May 19, 2007
   Posted in News Flash
Published By Tashi
Columns/Reviews

First day first show: Richard Gere is my hero

Saturday, 19 May 2007, 10:47 a.m.


By Dhundup Gyalpo

(Photo: www.tibetanfilms.com)



“A JUMBLED MIX of conflicting emotions and contradictory realities that are part and parcel of daily life in exile,” I scribbled on a piece of paper, slightly taken aback by the request for my comments on “Richard Gere Is My Hero”.

I am not a film buff, nor do I ever pretend to be one. A stroke of luck had landed me at the film’s exclusive premier for writers and activists, following the one for the top echelons of Tibetan dignitaries, which included Kalon Tripa Samdhong Rinpoche and Speaker Karma Chophel.

In all honesty, the film was my first in a long, long time that I had watched as “a full-time job”. (I believe in multi-tasking my leisure hours.
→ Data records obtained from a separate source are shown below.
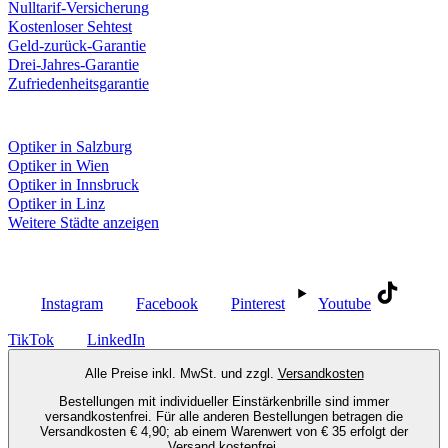
Nulltarif-Versicherung
Kostenloser Sehtest
Geld-zurück-Garantie
Drei-Jahres-Garantie
Zufriedenheitsgarantie
Fielmann in deiner Nähe
Optiker in Salzburg
Optiker in Wien
Optiker in Innsbruck
Optiker in Linz
Weitere Städte anzeigen
Social Media
Instagram
Facebook
Pinterest
Youtube
TikTok
LinkedIn
Alle Preise inkl. MwSt. und zzgl.
Versandkosten
Bestellungen mit individueller Einstärkenbrille sind immer
versandkostenfrei. Für alle anderen Bestellungen betragen die
Versandkosten € 4,90; ab einem Warenwert von € 35 erfolgt der
Versand kostenfrei.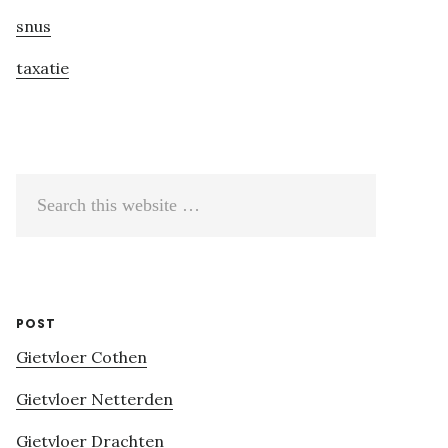
snus
taxatie
Search
this
website
POST
Gietvloer Cothen
Gietvloer Netterden
Gietvloer Drachten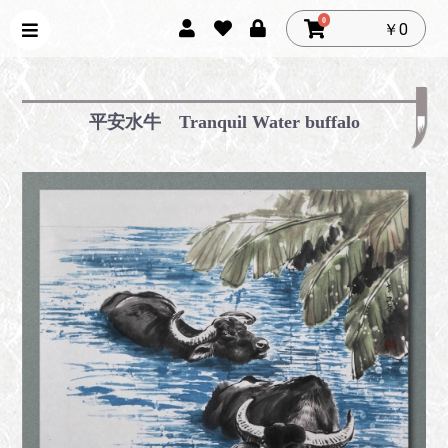
0
￥0
平安水牛 Tranquil Water buffalo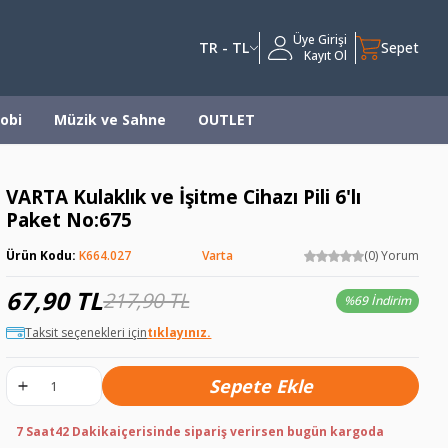
Üye Girişi
TR - TL
Sepet
Kayıt Ol
obi
Müzik ve Sahne
OUTLET
VARTA Kulaklık ve İşitme Cihazı Pili 6'lı
Paket No:675
Ürün Kodu:
K664.027
Varta
(0) Yorum
67,90
TL
217,90
TL
%
69 İndirim
Taksit seçenekleri için
tıklayınız.
Sepete Ekle
7 Saat
42 Dakika
içerisinde sipariş verirsen bugün kargoda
So when I am watching movies at home, I am used to doing other things simultaneously, like reading, writing and so on. )

For those who are eagerly looking forward to its release, the wait ends today. Its first public premier is slated for this evening at the Yongling school hall. As there is no system of advance booking, sources say that the queue to the ticket window could be extremely long. So, brace yourself for the long haul ahead.

“This film marks a new milestone in the careers of young Tibetan filmmakers,” the person next to my seat proclaimed his verdict, and I kind of agreed in part. Compared to Phun Anu Thanu, this was a giant leap forward. Lest you misunderstood, I must say the previous films or documentaries by Tibet Motion Pictures and Arts, including “Democracy in Exile” and “The Great Tibetan Laughter Show”, were also believed to have been quite popular in the exile community.
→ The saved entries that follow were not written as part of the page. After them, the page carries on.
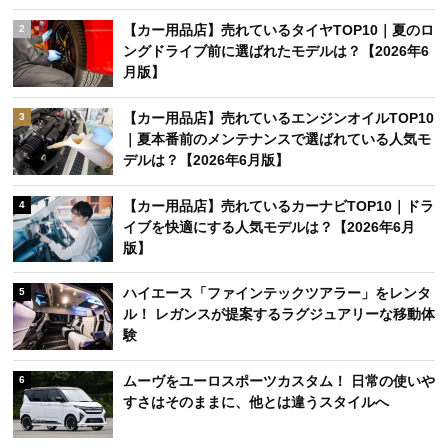
【カー用品店】売れているタイヤTOP10｜夏のロ
2
ングドライブ前に選ばれたモデルは？【2026年6
月版】
【カー用品店】売れているエンジンオイルTOP10
3
｜夏本番前のメンテナンスで選ばれている人気モ
デルは？【2026年6月版】
【カー用品店】売れているカーナビTOP10｜ドラ
4
イブを快適にする人気モデルは？【2026年6月
版】
ハイエース「ファインテックツアラー」をレンタ
5
ル！ レガンスが提案するラグジュアリーな移動体
験
ムーヴをユーロスポーツカスタム！ 日常の使いや
6
すさはそのままに、他とは違うスタイルへ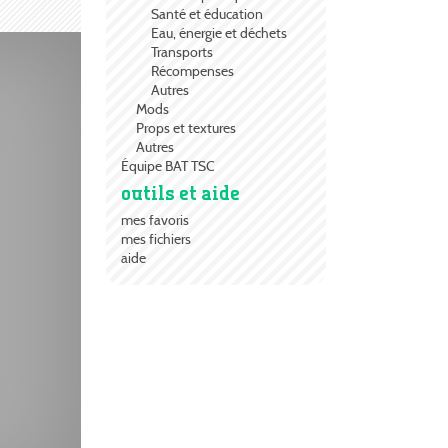
n de
Santé et éducation
Eau, énergie et déchets
Transports
Récompenses
estions,
Autres
Mods
Props et textures
Autres
Équipe BAT TSC
outils et aide
mes favoris
mes fichiers
aide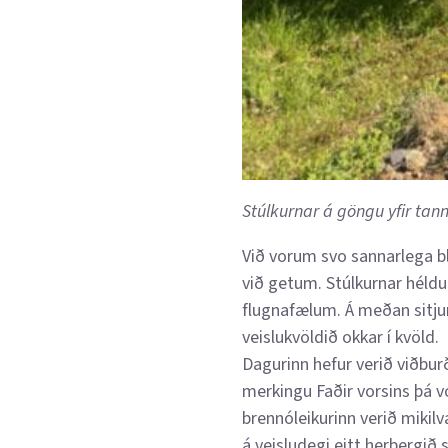
Stúlkurnar á göngu yfir ta
Við vorum svo sannarlega b
við getum. Stúlkurnar héldu
flugnafælum. Á meðan sitju
veislukvöldið okkar í kvöld.
Dagurinn hefur verið viðbur
merkingu Faðir vorsins þá vo
brennóleikurinn verið mikilv
á veisludegi eitt herbergið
“Richard Gere Is My Hero” is a romantic comedy of 1:45 hrs length that revolves around the lives of four friends in exile–one of whom is a Richard Gere fanatic. It took six months for the duo filmmakers, Tashi Wangchuk and Tsultrim Dorjee, to shoot the entire film in and around McLeod Gunj, with a miniscule budget of eight hundred fifty thousand rupees.

Unlike the romantic comedies that we have been so used to, in order to enjoy this film, you need not leave your common sense back home. With such amusing characters as Acha BBC, Love Guru, etc., there are moments when you just can’t help laughing until your stomach and jaws began hurting. The film I think will be best remembered for its sheer entertainment value, that will lead audiences by their nose to the theatre.

To cut the long short, the duo directors have deftly squeezed in all the right ingredients for what could have been a flop-proof Bollywood hit: romance, action, drama, tragedy, and above all, a triangle love story. Exciting promos of the film on the local cable TV has already created some momentum. The organizers are therefore expecting over 600 people to show up at the premier this evening, when the chief guest, Deputy Speaker Dolma Gyari, will also honour the film’s cast and crew.

Although, in the larger scheme of things, the young Tibetan filmmakers–including Sonam Wangdu and Tenzin Gyathar (Metse), Kelsang Tsering (The Joy of Living), Thupten Nyima (Following Kunsel) and Sonam Tsetan (Tsampa to pizza)–may have much to catch up before they could stand comparison to the seasoned, senior Tibetan filmmakers like Tenzin Sonam (and Ritu Sarin), Tsering Rithar and Kesang Tsetan, the gap between the two is closing in by leaps and bounds. The day may not be far when in order to review a Tibetan film, you will not start by running a mental inventory of 101 things that could have gone wrong or short during the making of the film. Given that the creativity of our young filmmakers has to be confined within a shoestring budget, we habitually lap up their end produce.

They say Hollywood, or Bollywood for that matter, is run by a system of stars, i.e. when a film gets the backing of good stars, everything else trickles in, including the finances. I wonder about the day when we would be having our own system of Dollywood stars. Can you imagine?! It’s surreal, but very nice.